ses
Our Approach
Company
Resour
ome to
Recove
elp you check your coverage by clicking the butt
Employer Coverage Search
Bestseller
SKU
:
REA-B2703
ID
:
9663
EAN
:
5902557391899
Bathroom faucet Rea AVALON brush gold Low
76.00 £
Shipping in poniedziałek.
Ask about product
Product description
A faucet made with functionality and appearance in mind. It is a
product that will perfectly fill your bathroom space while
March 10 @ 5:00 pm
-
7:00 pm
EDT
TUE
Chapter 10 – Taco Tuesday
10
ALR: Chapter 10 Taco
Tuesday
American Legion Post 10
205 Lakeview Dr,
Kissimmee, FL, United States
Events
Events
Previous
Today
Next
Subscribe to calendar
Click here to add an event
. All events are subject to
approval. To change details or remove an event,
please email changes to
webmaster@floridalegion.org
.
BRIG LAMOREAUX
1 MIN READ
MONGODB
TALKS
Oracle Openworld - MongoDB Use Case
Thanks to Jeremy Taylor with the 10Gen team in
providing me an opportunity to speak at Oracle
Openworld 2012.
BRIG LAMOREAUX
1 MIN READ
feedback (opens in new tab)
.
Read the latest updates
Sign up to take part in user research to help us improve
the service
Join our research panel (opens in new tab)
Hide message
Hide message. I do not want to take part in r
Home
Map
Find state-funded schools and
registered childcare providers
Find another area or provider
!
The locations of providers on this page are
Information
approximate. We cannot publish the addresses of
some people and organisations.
▬▬▬▬▬▬
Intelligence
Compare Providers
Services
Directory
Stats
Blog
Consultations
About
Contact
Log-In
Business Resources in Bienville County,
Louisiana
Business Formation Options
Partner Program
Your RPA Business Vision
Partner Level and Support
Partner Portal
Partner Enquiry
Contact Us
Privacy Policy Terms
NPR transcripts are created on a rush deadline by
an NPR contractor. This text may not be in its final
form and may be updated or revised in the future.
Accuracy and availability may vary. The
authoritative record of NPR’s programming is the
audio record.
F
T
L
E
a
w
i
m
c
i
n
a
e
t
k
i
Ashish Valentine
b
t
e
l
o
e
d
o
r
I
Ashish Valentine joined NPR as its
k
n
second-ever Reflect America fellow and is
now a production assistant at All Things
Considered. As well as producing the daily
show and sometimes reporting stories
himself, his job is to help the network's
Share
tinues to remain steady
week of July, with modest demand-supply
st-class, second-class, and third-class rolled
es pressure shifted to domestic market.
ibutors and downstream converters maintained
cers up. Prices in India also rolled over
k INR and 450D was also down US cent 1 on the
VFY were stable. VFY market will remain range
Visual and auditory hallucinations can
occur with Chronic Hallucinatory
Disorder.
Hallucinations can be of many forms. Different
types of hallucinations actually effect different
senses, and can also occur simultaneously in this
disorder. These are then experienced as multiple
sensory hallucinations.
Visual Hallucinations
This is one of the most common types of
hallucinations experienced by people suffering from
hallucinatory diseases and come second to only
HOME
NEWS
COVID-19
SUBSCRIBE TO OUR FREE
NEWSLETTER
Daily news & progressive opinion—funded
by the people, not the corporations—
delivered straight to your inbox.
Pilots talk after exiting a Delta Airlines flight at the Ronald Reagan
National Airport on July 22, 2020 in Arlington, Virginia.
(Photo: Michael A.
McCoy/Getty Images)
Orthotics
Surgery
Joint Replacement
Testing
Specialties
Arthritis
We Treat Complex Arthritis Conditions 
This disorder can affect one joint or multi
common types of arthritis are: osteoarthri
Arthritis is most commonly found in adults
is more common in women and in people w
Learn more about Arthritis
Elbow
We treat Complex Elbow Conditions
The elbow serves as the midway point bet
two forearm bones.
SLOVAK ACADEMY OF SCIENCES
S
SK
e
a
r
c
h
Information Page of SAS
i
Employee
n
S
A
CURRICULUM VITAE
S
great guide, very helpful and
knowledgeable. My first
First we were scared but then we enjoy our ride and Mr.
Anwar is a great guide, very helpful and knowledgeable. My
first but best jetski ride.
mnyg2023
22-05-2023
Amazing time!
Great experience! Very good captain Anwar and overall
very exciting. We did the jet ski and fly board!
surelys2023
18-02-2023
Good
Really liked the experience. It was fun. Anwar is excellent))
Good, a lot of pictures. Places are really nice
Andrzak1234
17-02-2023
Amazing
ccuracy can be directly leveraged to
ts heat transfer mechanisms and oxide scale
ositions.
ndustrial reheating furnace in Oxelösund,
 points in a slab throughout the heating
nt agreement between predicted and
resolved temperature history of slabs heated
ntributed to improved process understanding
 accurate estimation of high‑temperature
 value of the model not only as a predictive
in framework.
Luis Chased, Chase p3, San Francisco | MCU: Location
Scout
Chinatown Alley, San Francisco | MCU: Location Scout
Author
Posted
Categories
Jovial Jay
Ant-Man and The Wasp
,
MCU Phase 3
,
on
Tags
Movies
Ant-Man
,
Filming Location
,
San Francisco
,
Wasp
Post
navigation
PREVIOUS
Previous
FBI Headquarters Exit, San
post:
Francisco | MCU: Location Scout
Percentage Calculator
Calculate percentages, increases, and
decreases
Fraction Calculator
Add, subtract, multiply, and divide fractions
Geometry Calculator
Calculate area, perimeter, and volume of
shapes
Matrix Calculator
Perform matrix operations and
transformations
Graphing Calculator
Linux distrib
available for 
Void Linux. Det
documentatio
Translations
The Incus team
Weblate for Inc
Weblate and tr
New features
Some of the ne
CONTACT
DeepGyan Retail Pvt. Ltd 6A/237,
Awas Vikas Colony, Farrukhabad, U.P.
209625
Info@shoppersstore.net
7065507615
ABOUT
▬▬▬▬▬▬
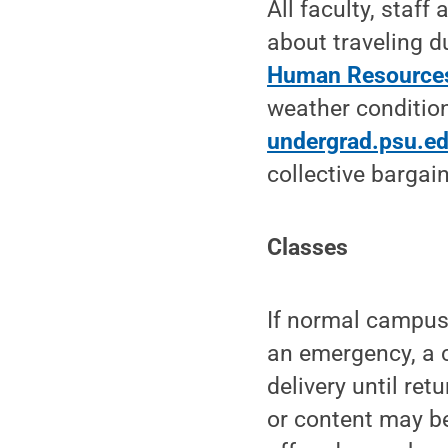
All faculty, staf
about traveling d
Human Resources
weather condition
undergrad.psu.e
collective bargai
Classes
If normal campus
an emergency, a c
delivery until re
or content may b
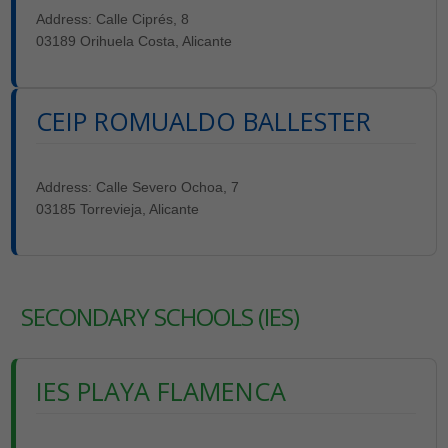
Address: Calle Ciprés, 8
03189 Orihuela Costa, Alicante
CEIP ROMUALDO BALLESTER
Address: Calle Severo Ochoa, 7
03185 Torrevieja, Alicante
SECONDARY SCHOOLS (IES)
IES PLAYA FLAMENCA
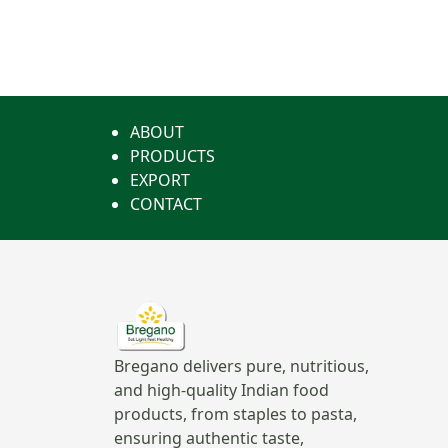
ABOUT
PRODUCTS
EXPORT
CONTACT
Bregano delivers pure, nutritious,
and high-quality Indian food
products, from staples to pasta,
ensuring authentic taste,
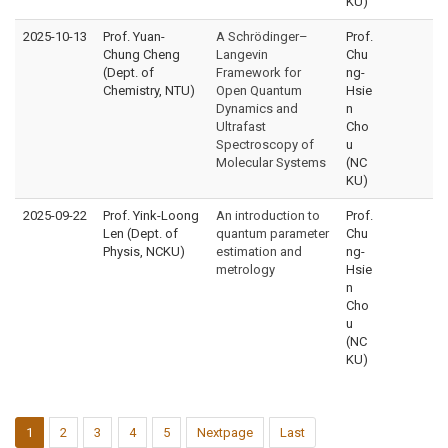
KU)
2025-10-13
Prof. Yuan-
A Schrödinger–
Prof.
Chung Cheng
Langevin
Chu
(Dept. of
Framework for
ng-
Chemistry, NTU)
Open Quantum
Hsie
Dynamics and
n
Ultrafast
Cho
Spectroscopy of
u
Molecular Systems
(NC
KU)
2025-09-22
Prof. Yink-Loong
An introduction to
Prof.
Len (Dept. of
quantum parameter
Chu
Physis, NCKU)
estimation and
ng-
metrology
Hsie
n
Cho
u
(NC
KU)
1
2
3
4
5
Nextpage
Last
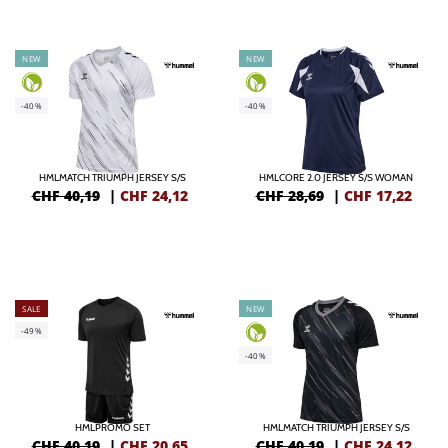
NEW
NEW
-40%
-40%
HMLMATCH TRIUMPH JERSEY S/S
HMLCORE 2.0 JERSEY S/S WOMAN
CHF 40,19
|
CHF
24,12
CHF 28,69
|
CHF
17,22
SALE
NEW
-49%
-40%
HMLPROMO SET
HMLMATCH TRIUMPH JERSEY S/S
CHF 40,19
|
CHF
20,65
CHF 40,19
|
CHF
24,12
▬▬▬▬▬▬
Retype, in the same exact form, the lines of the material above from the line holding "Intelligence" through the line holding "Accuracy and availability may vary. The".

**RESPONSE AREA**:
Intelligence
Compare Providers
Services
Directory
Stats
Blog
Consultations
About
Contact
Log-In
Business Resources in Bienville County,
Louisiana
Business Formation Options
Partner Program
Your RPA Business Vision
Partner Level and Support
Partner Portal
Partner Enquiry
Contact Us
Privacy Policy Terms
NPR transcripts are created on a rush deadline by
an NPR contractor. This text may not be in its final
form and may be updated or revised in the future.
Accuracy and availability may vary. The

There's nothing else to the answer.